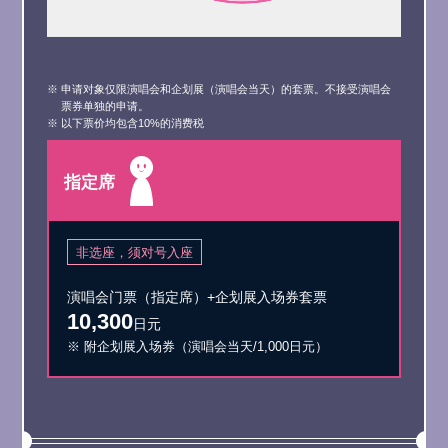
※ 申请对象仅限演唱会和企划展（演唱会当天）的套票。不接受演唱会
票券单独的申请。
※ 以下票价均包含10%的消费税
指定席
非选座，须对号入座
演唱会门票（指定席）+企划展入场券套票
10,300
日元
※ 附企划展入场券（演唱会当天/1,000日元）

● EXERCISE BRIEF: Every line that holds the word "演唱会当天" should be copied from the records above.

● RESULT:
※ 申请对象仅限演唱会和企划展（演唱会当天）的套票。不接受演唱会
※ 附企划展入场券（演唱会当天/1,000日元）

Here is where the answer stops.